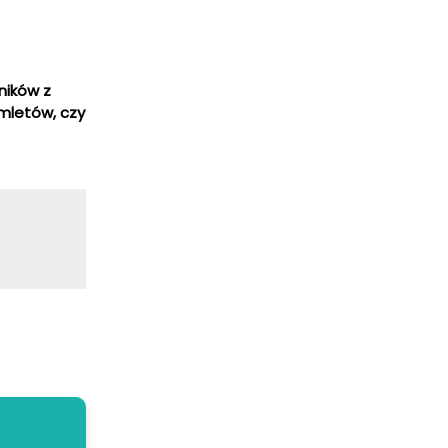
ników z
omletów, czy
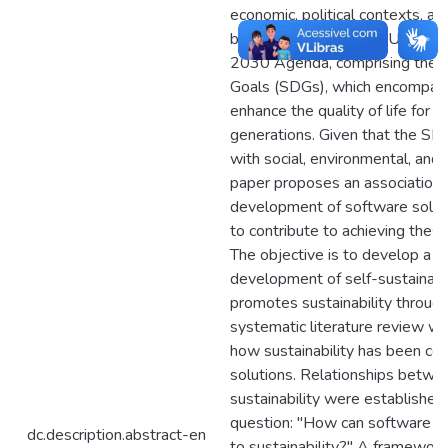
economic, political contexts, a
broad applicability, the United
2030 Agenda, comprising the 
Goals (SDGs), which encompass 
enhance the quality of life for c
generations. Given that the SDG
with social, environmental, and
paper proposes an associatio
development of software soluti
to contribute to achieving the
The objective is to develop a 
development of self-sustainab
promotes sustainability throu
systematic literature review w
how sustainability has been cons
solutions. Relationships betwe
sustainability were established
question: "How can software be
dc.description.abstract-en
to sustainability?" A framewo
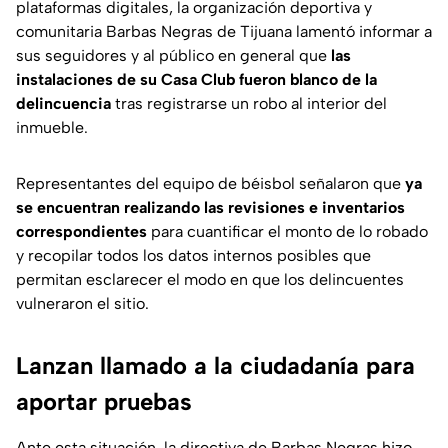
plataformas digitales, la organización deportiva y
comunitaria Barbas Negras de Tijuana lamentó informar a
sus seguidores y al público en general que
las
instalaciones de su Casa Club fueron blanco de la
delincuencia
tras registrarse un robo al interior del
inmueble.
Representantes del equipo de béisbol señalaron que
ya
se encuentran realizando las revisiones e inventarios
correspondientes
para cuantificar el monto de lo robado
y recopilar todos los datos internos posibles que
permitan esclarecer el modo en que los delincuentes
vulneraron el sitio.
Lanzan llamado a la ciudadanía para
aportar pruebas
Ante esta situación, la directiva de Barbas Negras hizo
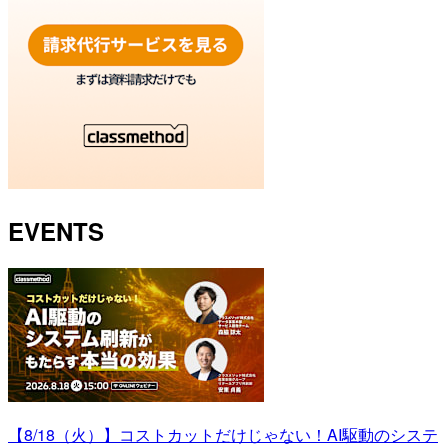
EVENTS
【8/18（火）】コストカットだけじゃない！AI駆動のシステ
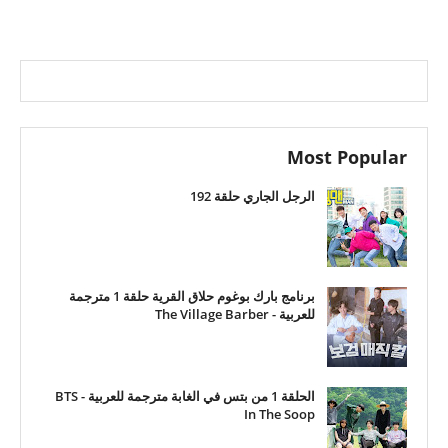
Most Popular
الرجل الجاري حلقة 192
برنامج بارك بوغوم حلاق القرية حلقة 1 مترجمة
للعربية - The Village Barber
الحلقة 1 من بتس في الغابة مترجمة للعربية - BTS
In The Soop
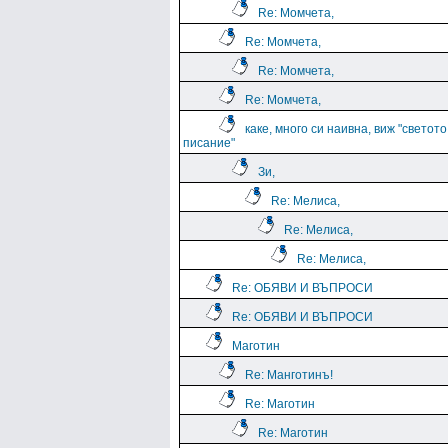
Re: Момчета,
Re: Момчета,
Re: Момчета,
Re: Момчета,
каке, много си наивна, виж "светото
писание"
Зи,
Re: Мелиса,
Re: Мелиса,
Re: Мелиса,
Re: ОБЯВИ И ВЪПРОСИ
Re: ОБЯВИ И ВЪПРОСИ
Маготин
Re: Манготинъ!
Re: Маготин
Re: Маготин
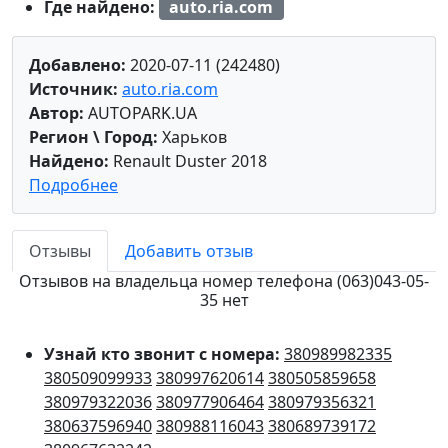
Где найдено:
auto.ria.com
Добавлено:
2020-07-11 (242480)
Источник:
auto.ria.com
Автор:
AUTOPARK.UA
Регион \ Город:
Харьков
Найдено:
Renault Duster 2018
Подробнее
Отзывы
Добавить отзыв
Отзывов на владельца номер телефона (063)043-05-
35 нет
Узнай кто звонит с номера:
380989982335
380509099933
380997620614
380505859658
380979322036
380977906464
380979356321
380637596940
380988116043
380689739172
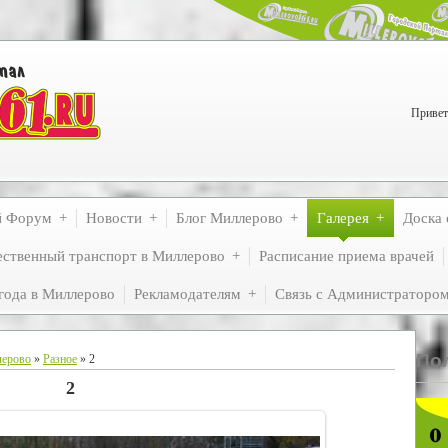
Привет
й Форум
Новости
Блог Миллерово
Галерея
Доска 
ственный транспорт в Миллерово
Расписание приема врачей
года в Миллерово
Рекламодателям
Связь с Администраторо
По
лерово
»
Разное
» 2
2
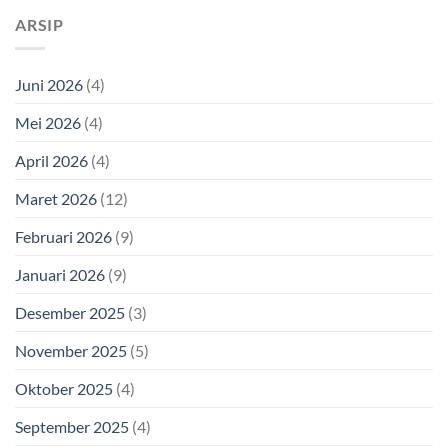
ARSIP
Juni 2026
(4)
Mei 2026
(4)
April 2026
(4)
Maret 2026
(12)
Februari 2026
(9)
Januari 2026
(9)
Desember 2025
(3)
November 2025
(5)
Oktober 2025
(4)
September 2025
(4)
....
• DIRECTIONS FOR THIS TASK:
Lines from the one holding "Блог Миллерово" to the end of the data, both ends included, are to be given again exactly; no pictures belong in the copy.

• ANSWER SPACE:
Блог Миллерово
Галерея
Доска 
ственный транспорт в Миллерово
Расписание приема врачей
года в Миллерово
Рекламодателям
Связь с Администраторо
По
лерово
»
Разное
» 2
2
ARSIP
Juni 2026
(4)
Mei 2026
(4)
April 2026
(4)
Maret 2026
(12)
Februari 2026
(9)
Januari 2026
(9)
Desember 2025
(3)
November 2025
(5)
Oktober 2025
(4)
September 2025
(4)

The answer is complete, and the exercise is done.